As Kotaku reports, the streamer, SGX, had a history of this sort of play.

“Erasing a base in No Man’s Sky is pretty easy to do. Each planet can only have a certain number of bases that are visible to other players. In many communities, it’s considered polite not to claim a base on a planet that has other bases on it already. What SGX did was go to planets in civilized space, meaning communities like Cafe 42 or the Galactic Hub, travel to places where he knew player-made bases existed, and claim bases at the same site, effectively destroying them. He’s also left some rude comments in his wake, all in keeping with his evil overlord persona.
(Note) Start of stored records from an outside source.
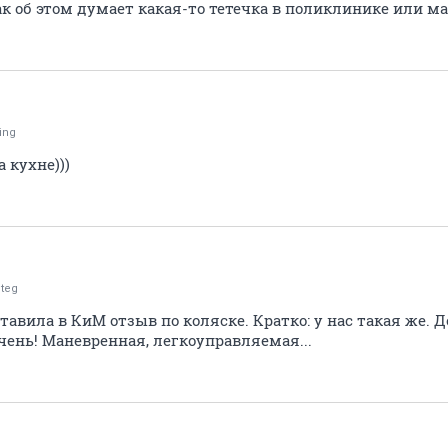
как об этом думает какая-то тетечка в поликлинике или ма
ling
 кухне)))
teg
тавила в КиМ отзыв по коляске. Кратко: у нас такая же. Д
чень! Маневренная, легкоуправляемая...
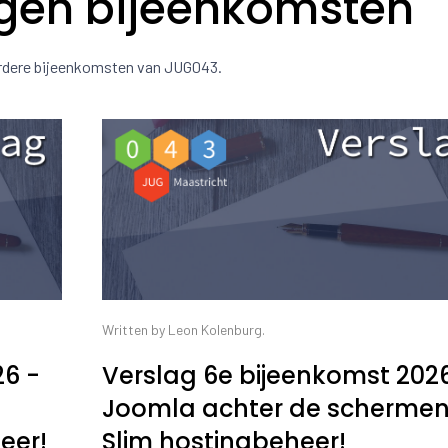
gen bijeenkomsten
erdere bijeenkomsten van JUG043.
Written by Leon Kolenburg.
26 -
Verslag 6e bijeenkomst 202
Joomla achter de schermen
eer!
Slim hostingbeheer!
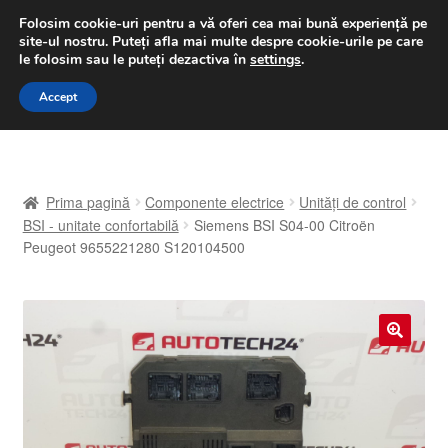
LIVRARE de la 33 lei
Folosim cookie-uri pentru a vă oferi cea mai bună experiență pe
site-ul nostru.
Puteți afla mai multe despre cookie-urile pe care
luni-vineri 9 a.m. - 4 p.m.
031 229 6816
le folosim sau le puteți dezactiva în
settings
.
Sari
Sari
Accept
Meniu
la
la
navigare
conținut
Prima pagină
Prima pagină
Componente electrice
Unități de control
A lua legatura
BSI - unitate confortabilă
Siemens BSI S04-00 Citroën
Peugeot 9655221280 S120104500
Contul meu
Coș
🔍
Despre noi
Finalizare comandă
In one stream, he re-words a comment a couple of times because the profanity filter won’t let him submit his desired message: “I pissed at your door.”

After destroying one such base, owned by a civilization leader named Lillihop, SGX made misogynistic comments online as other players tweeted his actions were basically “amateur hour.”

The incident is causing gamers to reflect on the nature of roleplaying bad guys in online spaces. Most MMORPG players understand that consent in the roleplay community is a big deal. It’s one thing to /hug your friend when just chatting, but it’s handled differently when people are roleplaying in games.

And while some might argue griefing is built into the mechanics of the game, the issue is that this was no PvP battle; it’s an exploit of the game’s design flaws, and it certainly isn’t PvP in the spirit of actual roleplay. It’s one thing to play the bad guy, but it’s another to simply grief. There was no battle, no way for the community to reasonably defend itself, and from an RP perspective, there was no consent. In fact, Lillihop mentions that the community is intentionally neutral. No matter how “evil” an RPer may be, people who declare neutrality and do not engage in combat are off limits. I’ve seen some of the worst gaming communities in the ’90s and early ’00s respect this.

Hopefully, Hello Games will address how erasures happen in the future. While there’s potential for this to occur by accident, it’s clearly being abused. One thing’s for sure: For a game that didn’t even originally launch with multiplayer, the current version of No Man’s Sky has all the problems of a bona fide MMORPG.